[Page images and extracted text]
**********

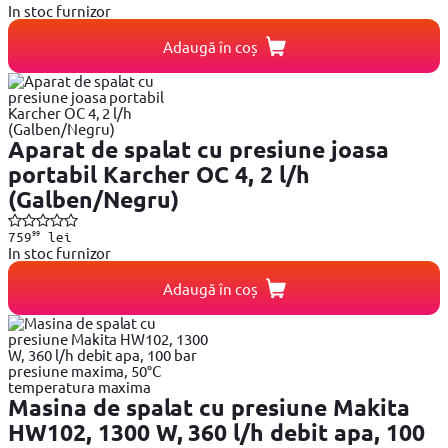
In stoc furnizor
Adaugă în coș
Aparat de spalat cu presiune joasa
portabil Karcher OC 4, 2 l/h
(Galben/Negru)
99
759
lei
In stoc furnizor
Adaugă în coș
Masina de spalat cu presiune Makita
HW102, 1300 W, 360 l/h debit apa, 100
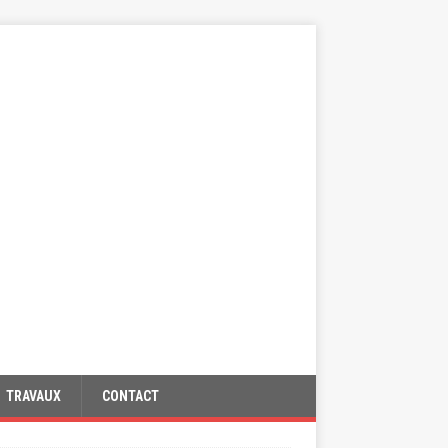
TRAVAUX
CONTACT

**********

Retype the records above line for line and exactly, omitting their pictures.

In stoc furnizor
Adaugă în coș
Aparat de spalat cu presiune joasa
portabil Karcher OC 4, 2 l/h
(Galben/Negru)
99
759
lei
In stoc furnizor
Adaugă în coș
Masina de spalat cu presiune Makita
HW102, 1300 W, 360 l/h debit apa, 100
TRAVAUX
CONTACT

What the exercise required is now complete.